BEGIN
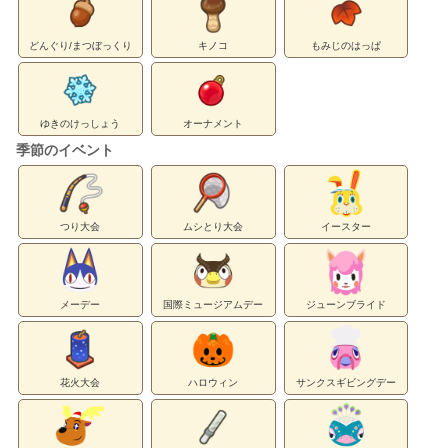
どんぐり/まつぼっくり
キノコ
もみじのはっぱ
ゆきのけっしょう
オーナメント
季節のイベント
つり大会
ムシとり大会
イースター
メーデー
国際ミュージアムデー
ジューンブライド
花火大会
ハロウィン
サンクスギビングデー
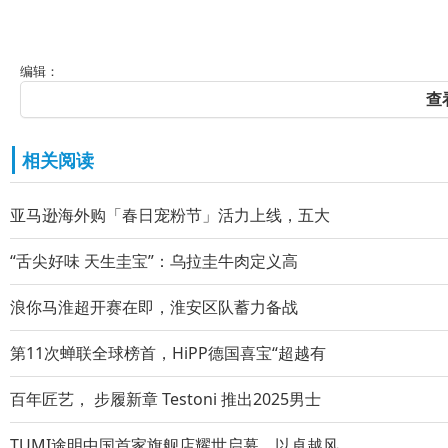
编辑：
查
相关阅读
亚马逊海外购「春日宠粉节」活力上线，五大
“舌尖好味 天生圭宝”：乌拉圭牛肉定义高
浪你马淮超开赛在即，淮安区队蓄力备战
第11次蝉联全球榜首，HiPP德国喜宝“超越有
百年匠艺， 步履新章 Testoni 推出2025男士
TUMI途明中国首家旗舰店耀世启幕，以卓越风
END
**Exercise**
Would you output the listing above verbatim, without its pictures?

**Problem solution**
どんぐり/まつぼっくり
キノコ
もみじのはっぱ
ゆきのけっしょう
オーナメント
季節のイベント
つり大会
ムシとり大会
イースター
メーデー
国際ミュージアムデー
ジューンブライド
花火大会
ハロウィン
サンクスギビングデー
编辑：
查
相关阅读
亚马逊海外购「春日宠粉节」活力上线，五大
“舌尖好味 天生圭宝”：乌拉圭牛肉定义高
浪你马淮超开赛在即，淮安区队蓄力备战
第11次蝉联全球榜首，HiPP德国喜宝“超越有
百年匠艺， 步履新章 Testoni 推出2025男士
TUMI途明中国首家旗舰店耀世启幕，以卓越风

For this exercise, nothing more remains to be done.